* [About this exercise]
The output should be every line below that includes the word "label".

* [Material supplied]
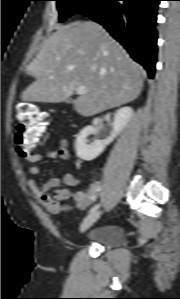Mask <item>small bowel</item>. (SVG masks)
<instances>
[{
    "instance_id": "small-bowel-1",
    "label": "small bowel",
    "mask_w": 180,
    "mask_h": 299,
    "mask_svg": "<svg viewBox=\"0 0 180 299\" xmlns=\"http://www.w3.org/2000/svg\"><path fill=\"white\" fill-rule=\"evenodd\" d=\"M55 132L54 128H49L38 138L35 147H43L46 143L47 138ZM61 159L63 161H68L70 158V153L67 147V141L62 139L60 141V146L57 150H49L42 154H33L25 159L31 163L29 167V172L31 175L35 176L40 173V167L36 164L42 160H54ZM65 183L70 186H77L79 180L76 175L68 173L64 177ZM61 181L57 177H52L45 181L43 185L39 186L33 179L28 180V186L32 193L37 197L40 204L49 213L58 212V204L48 195V192L57 188ZM99 187L98 181H93L87 191H77L72 192L70 189L59 190L55 193L56 198H68L73 197L76 200V205L79 209H84L89 206L95 199L96 191Z\"/></svg>"
}]
</instances>
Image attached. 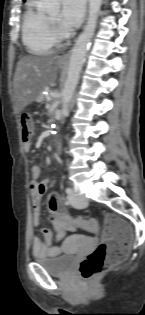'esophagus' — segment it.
<instances>
[{"label": "esophagus", "instance_id": "obj_1", "mask_svg": "<svg viewBox=\"0 0 145 315\" xmlns=\"http://www.w3.org/2000/svg\"><path fill=\"white\" fill-rule=\"evenodd\" d=\"M70 53H71V51H68L67 53H65V54L61 57V61L67 62V61L69 60Z\"/></svg>", "mask_w": 145, "mask_h": 315}]
</instances>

* [Solved exercise]
    "label": "small bowel",
[{"label": "esophagus", "instance_id": "obj_1", "mask_svg": "<svg viewBox=\"0 0 145 315\" xmlns=\"http://www.w3.org/2000/svg\"><path fill=\"white\" fill-rule=\"evenodd\" d=\"M70 53H71V51H68L67 53H65V54L61 57V61L67 62V61L69 60Z\"/></svg>", "mask_w": 145, "mask_h": 315}]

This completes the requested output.